McLane uses “follicle tests,” which look for pot traces in a hair sample. Such tests can detect marijuana traces three months or more after someone smokes. The test tells you nothing about whether someone is high, impaired or hung-over on the job, which is what really matters if the company is concerned about safety.

McLane probably doesn’t disqualify employees for off-work alcohol use — if it did, finding employees would probably go from “really challenging” to “mission impossible”— which means it is willing to hire someone who has a few drinks less than 24 hours before coming to work, but not someone who smokes pot a few weeks before coming to work.

If safety is the issue, the company should test for impairment before a worker starts a shift. Video-game-like devices that do this have been on the market for 20 years, and reveal impairment from all sources, not just pot.

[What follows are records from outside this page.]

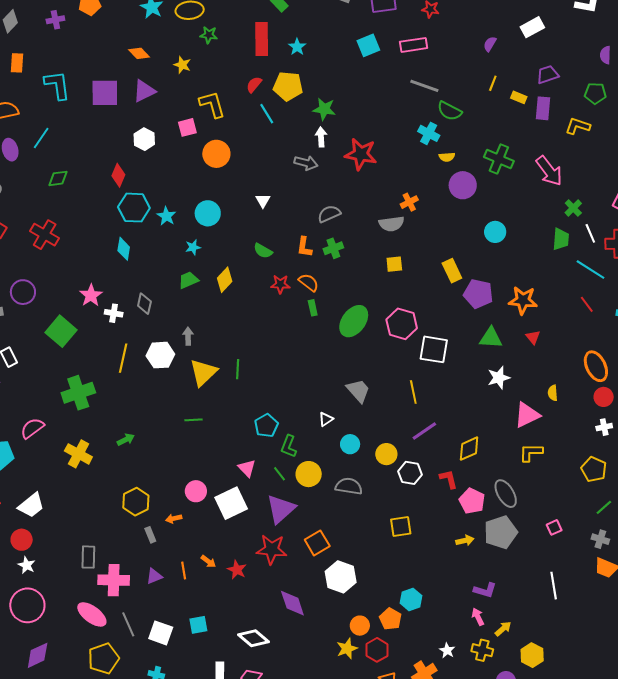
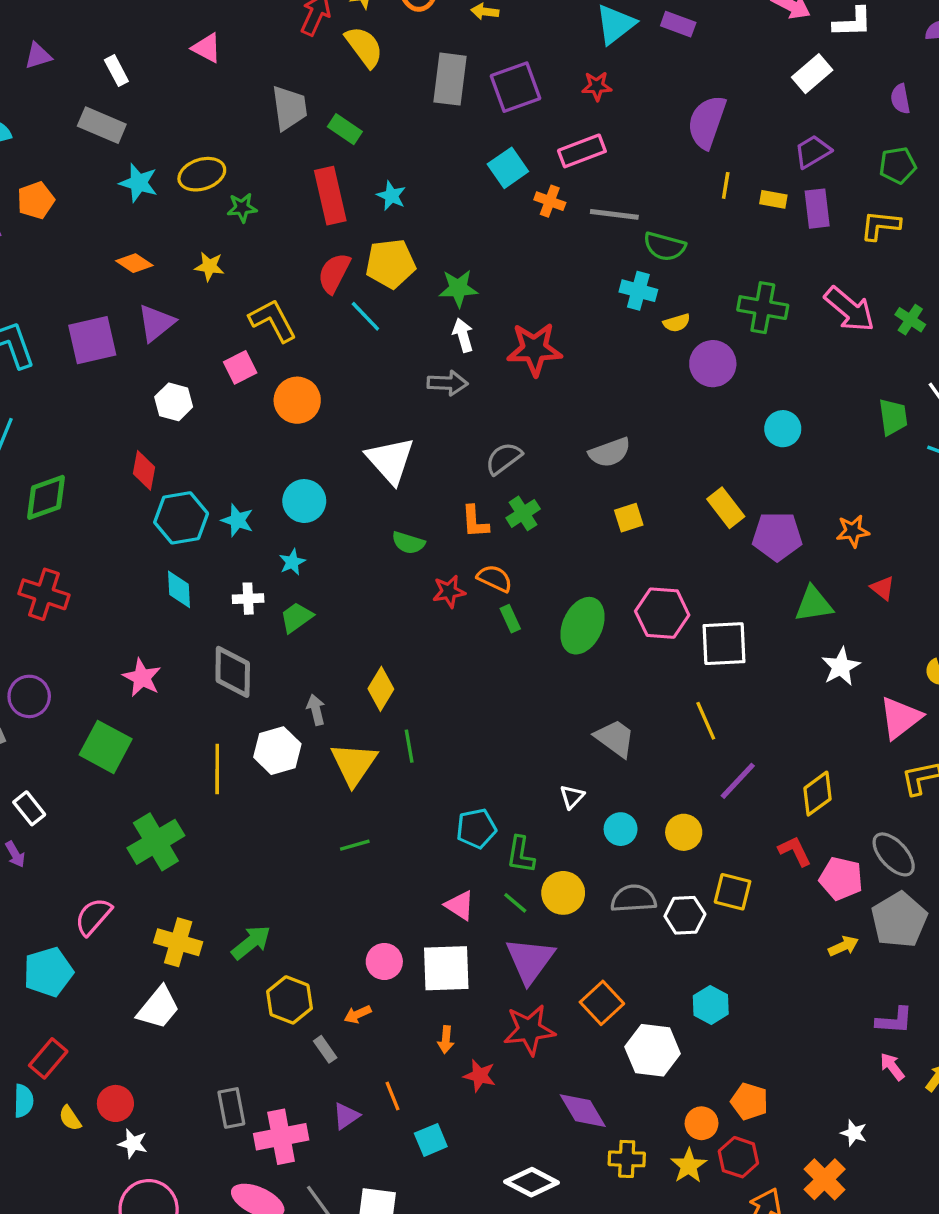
white rectangle: (532, 27) -> (812, 74), moved
purple semicircle: (490, 44) -> (707, 122), size x2.0
red semicircle: (254, 85) -> (334, 273), size x1.4
green diamond: (58, 178) -> (46, 497), size x1.4
white triangle: (263, 201) -> (390, 460), size x2.0
orange cross: (409, 202) -> (550, 201), moved, turned -30
green cross: (573, 208) -> (910, 320), moved
yellow diamond: (225, 280) -> (381, 689), moved
orange star: (523, 300) -> (853, 531), size x0.7
gray diamond: (144, 304) -> (233, 672), size x1.5
white cross: (114, 313) -> (248, 599), moved
cyan pentagon: (266, 426) -> (476, 828), turned 30
green arrow: (126, 440) -> (251, 942), moved, size x1.4
white hexagon: (410, 473) -> (685, 915), moved
white square: (231, 503) -> (446, 968), turned 36
white trapezoid: (31, 505) -> (158, 1008), moved
yellow square: (401, 526) -> (733, 892), moved, turned 35
orange arrow: (208, 561) -> (446, 1040), moved, turned 70
cyan hexagon: (411, 599) -> (711, 1005), moved
cyan square: (198, 625) -> (431, 1140), moved
yellow cross: (482, 650) -> (627, 1159), moved

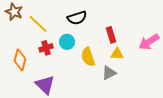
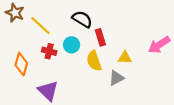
black semicircle: (77, 18) -> (82, 19), turned -132
red rectangle: (111, 35) -> (100, 37), moved
red cross: (46, 48) -> (49, 51), turned 32

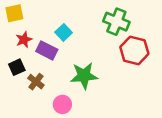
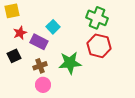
red hexagon: (134, 50) -> (99, 46), moved
brown cross: (36, 82) -> (40, 66), moved, turned 32
pink circle: (62, 104) -> (43, 85), moved

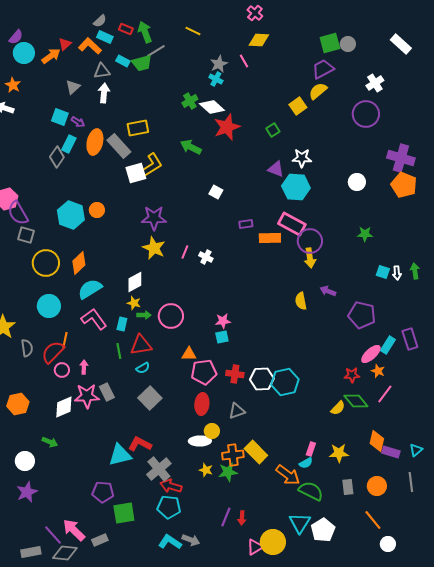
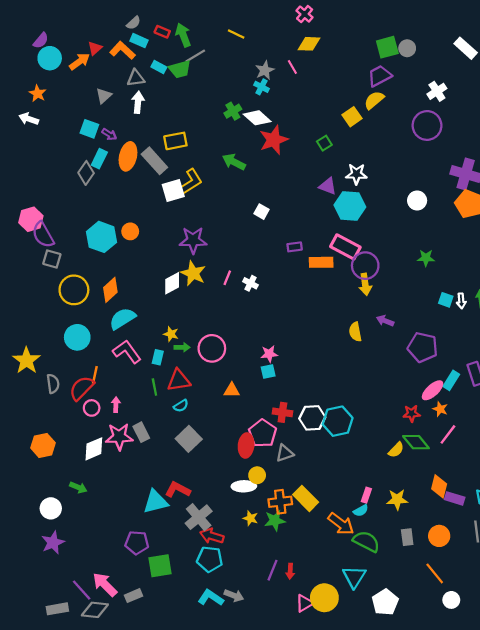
white diamond: (135, 282) -> (172, 283), moved
pink pentagon: (204, 372) -> (263, 433), moved, turned -30
white pentagon: (323, 530) -> (385, 602), moved

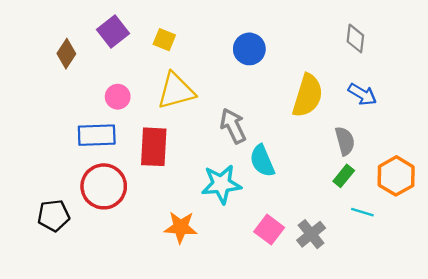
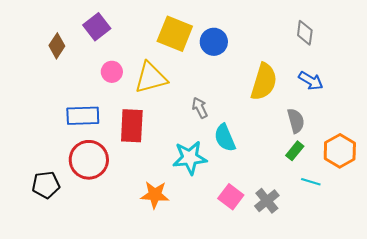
yellow square: (164, 40) -> (175, 34), moved, size x1.8
pink circle: (118, 97) -> (112, 72), moved
gray arrow: (233, 126) -> (200, 108), size x0.7

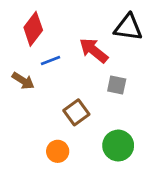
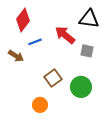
gray square: (117, 85) -> (87, 51), moved
green circle: (118, 146) -> (81, 87), moved

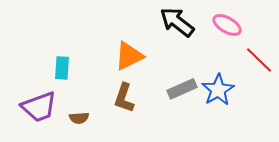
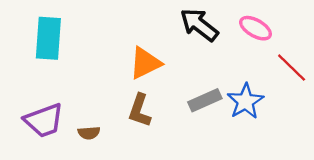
cyan rectangle: (62, 68) -> (48, 38), moved, size x1.6

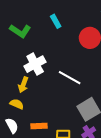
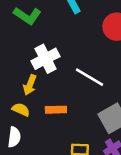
white semicircle: (12, 126) -> (14, 137), turned 35
orange rectangle: (39, 126) -> (56, 110), moved

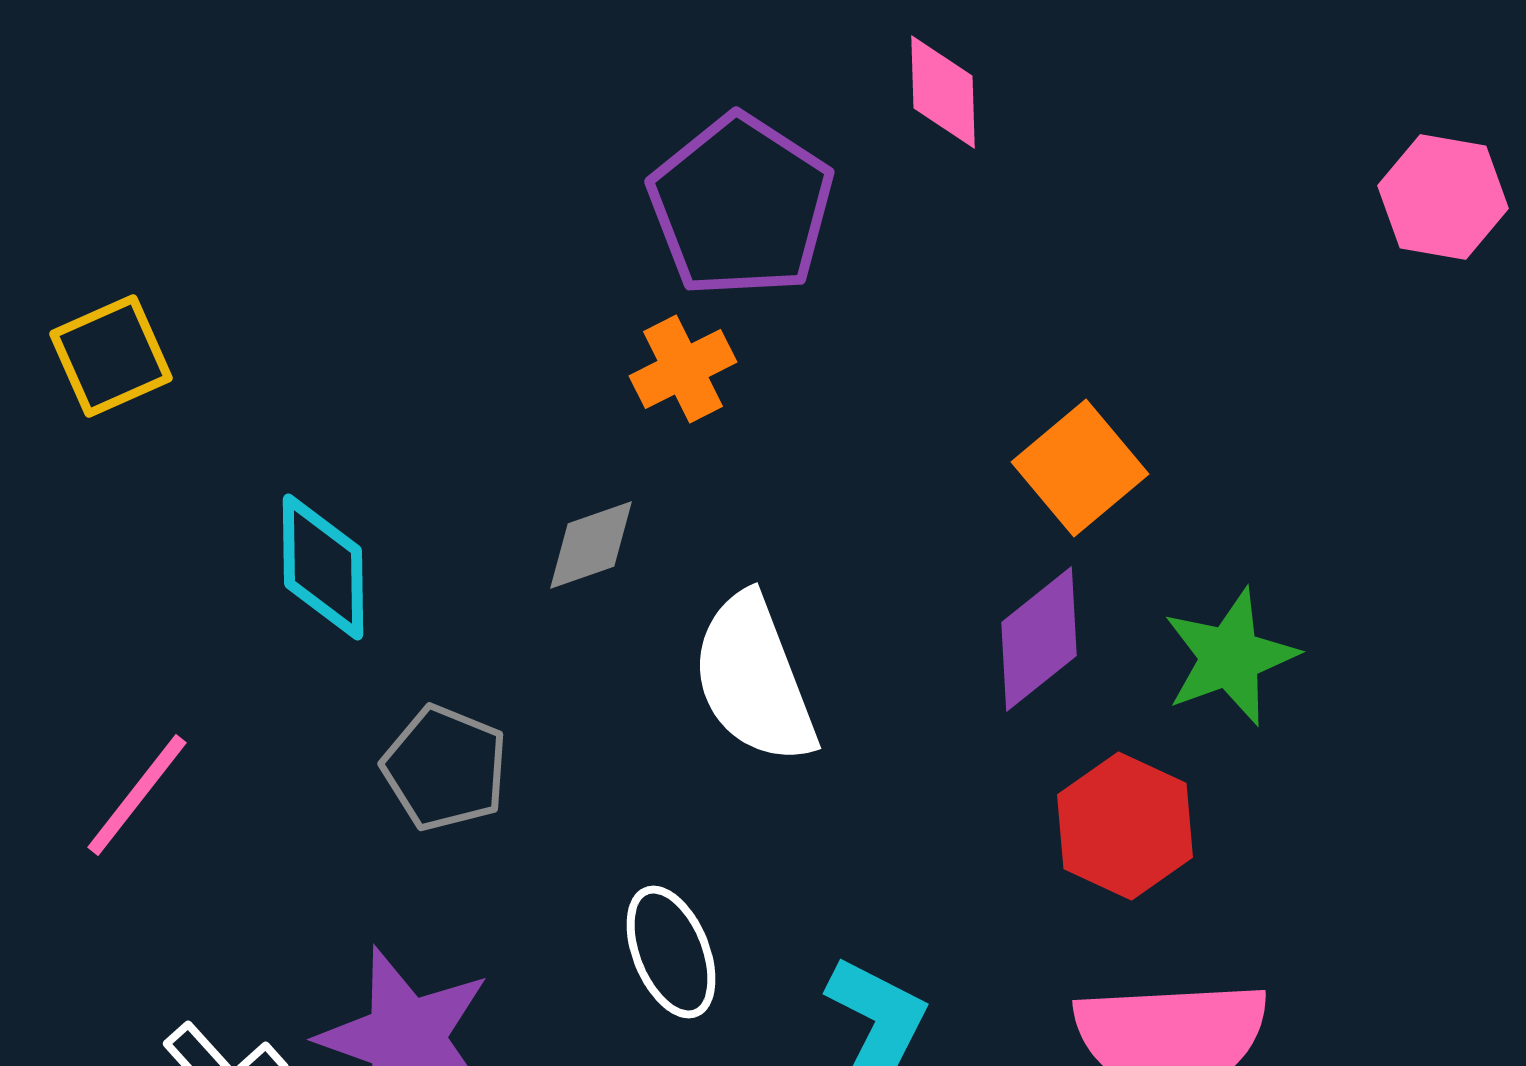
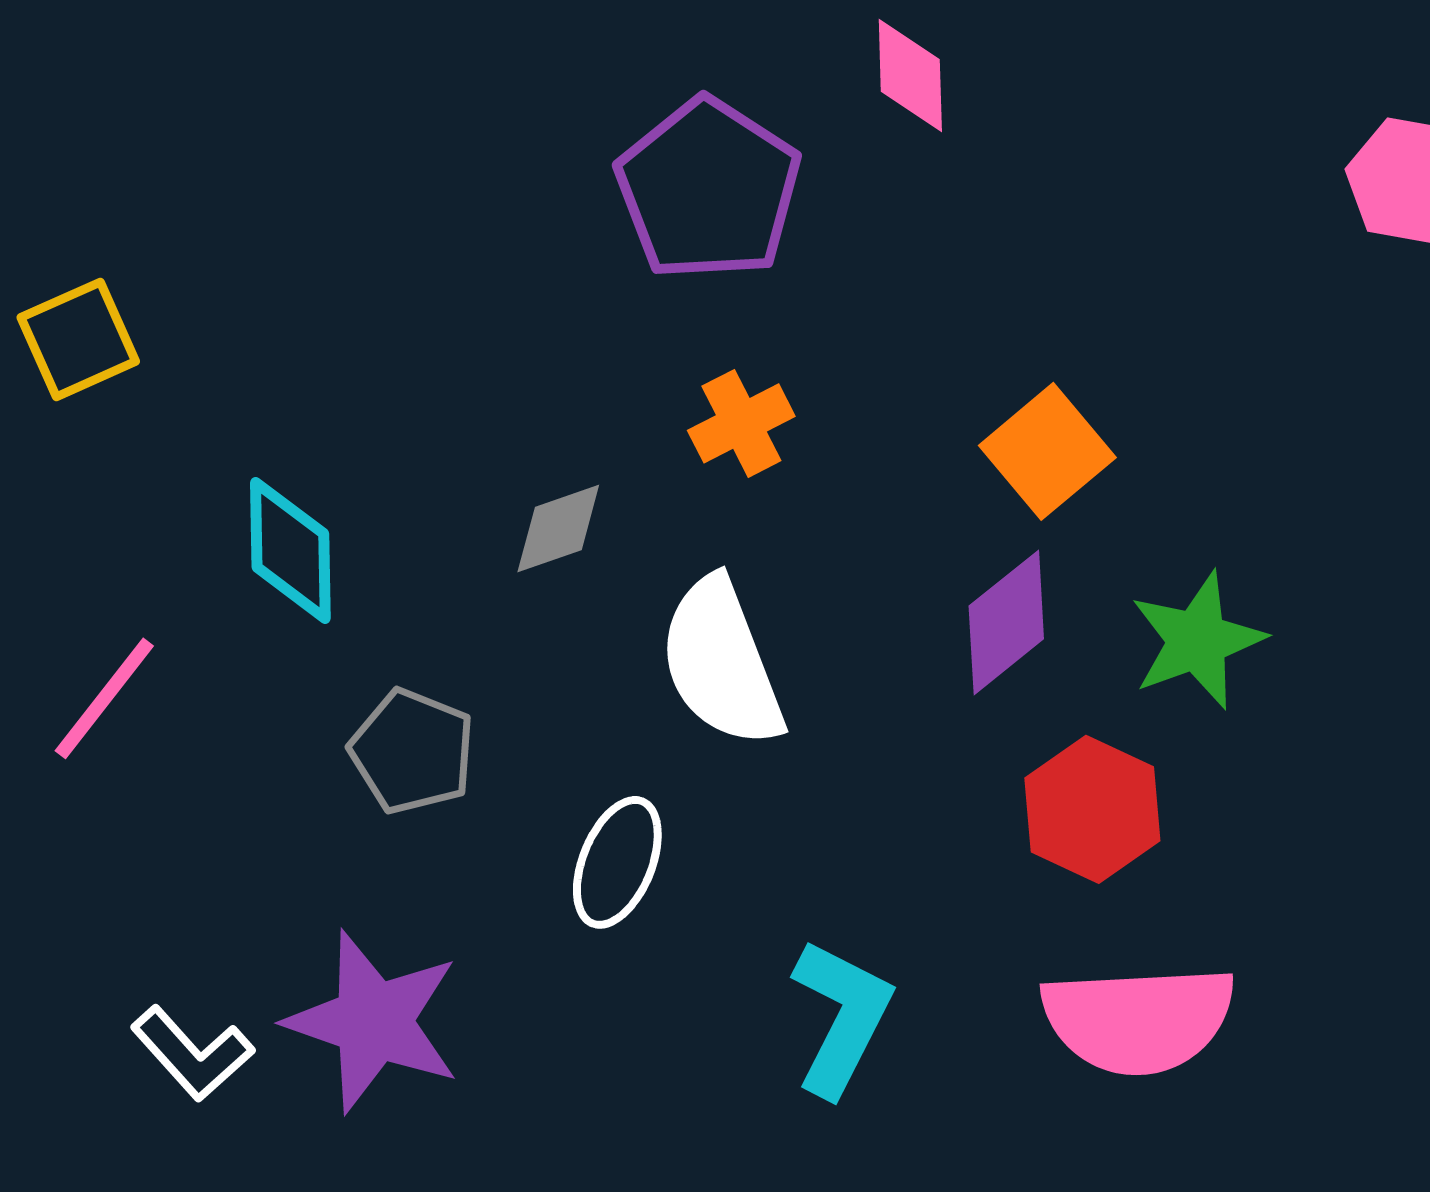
orange cross: (683, 369) -> (741, 423), moved
pink line: (137, 795) -> (104, 698), moved
white ellipse: (671, 952) -> (617, 862), moved, turned 44

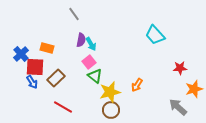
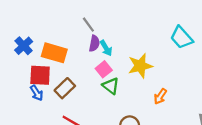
gray line: (74, 14) -> (88, 25), moved
orange rectangle: (47, 48) -> (54, 53), size x1.5
blue cross: (21, 54) -> (24, 46), moved
yellow star: (110, 92) -> (140, 66), moved

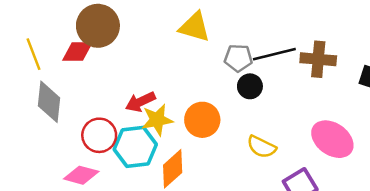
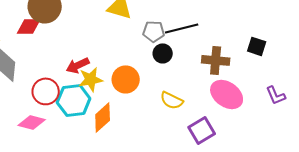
brown cross: (318, 59) -> (216, 60), moved

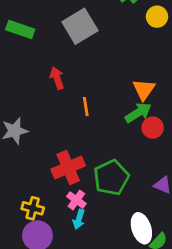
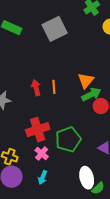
red arrow: (57, 78) -> (36, 88), moved
orange triangle: (144, 90) -> (86, 81), moved
cyan arrow: (79, 219) -> (43, 177), moved

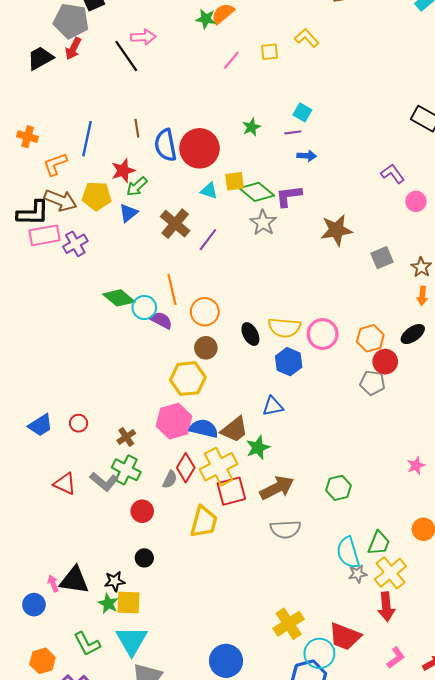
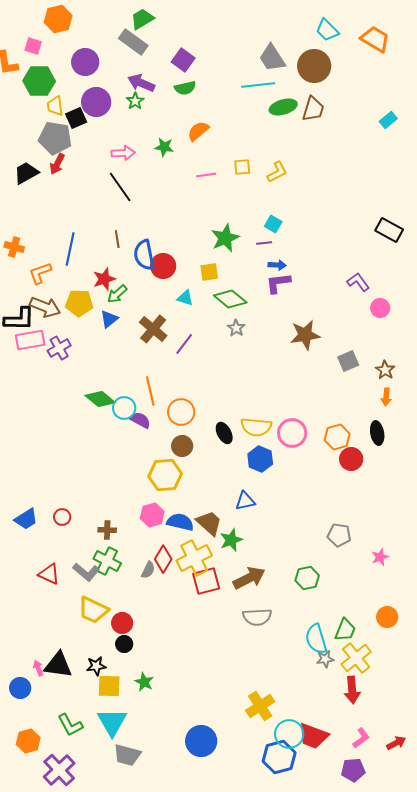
green star: (206, 19) -> (164, 147), moved
yellow L-shape: (307, 38) -> (277, 172), moved, turned 105
black line: (126, 56) -> (120, 187), moved
pink line: (231, 60) -> (206, 175), turned 42
green star: (251, 127) -> (225, 238), size x1.6
red circle: (199, 148) -> (163, 266), moved, size x0.7
yellow square: (234, 181) -> (209, 272), moved
purple L-shape: (289, 196) -> (278, 283), moved
gray star: (263, 223) -> (236, 328), size x0.7
black ellipse: (413, 334) -> (377, 433), turned -65
gray pentagon: (372, 383) -> (339, 535), moved
pink hexagon: (174, 421) -> (152, 515), size x0.7
brown trapezoid: (234, 430) -> (209, 523), turned -100
brown cross: (126, 437) -> (107, 530), turned 36
red circle: (142, 511) -> (122, 623), moved
yellow trapezoid: (204, 522) -> (93, 610), moved, turned 100
green star: (108, 604) -> (144, 682), moved
red trapezoid: (345, 636) -> (313, 736), moved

The fact that the company doesn’t use these devices means that when it comes to safety, it’s blowing smoke.

According to Quest Diagnostics, the lab which conducted 10 million drug tests from across the country last year, two percent of the samples they tested were positive for marijuana. Compare that with McLane’s experience of 90 percent of prospective employees testing positive.

One reason for the difference is that most of the tests that Quest conducts are urine tests, which are much easier to defeat, either by drying out for a few weeks before the test or substituting a clean sample.

What this suggests is that large numbers of people who are required to take drug tests to get a job cheat — which means their employers are hiring employees who began their relationship with the company by lying to the boss. In other words, millions of employer-employee relationships begin with mutual distrust and deceit. Hell of a way to run a company.

Truck and school bus drivers are required by law to prove they don’t have pot in their systems before they’re hired. According to Curtis Graves, the information manager at the Mountain States Employers Council, “some employers are extremely worried about filling jobs” that require a test.

Well, here’s a way to take some of the challenge and worry out of filling all those jobs: set the pay for workers who are required not to use drugs high enough to make it worth their while not to get high.

Alternatively quit trying to tell people how to live their lives when they’re not at work.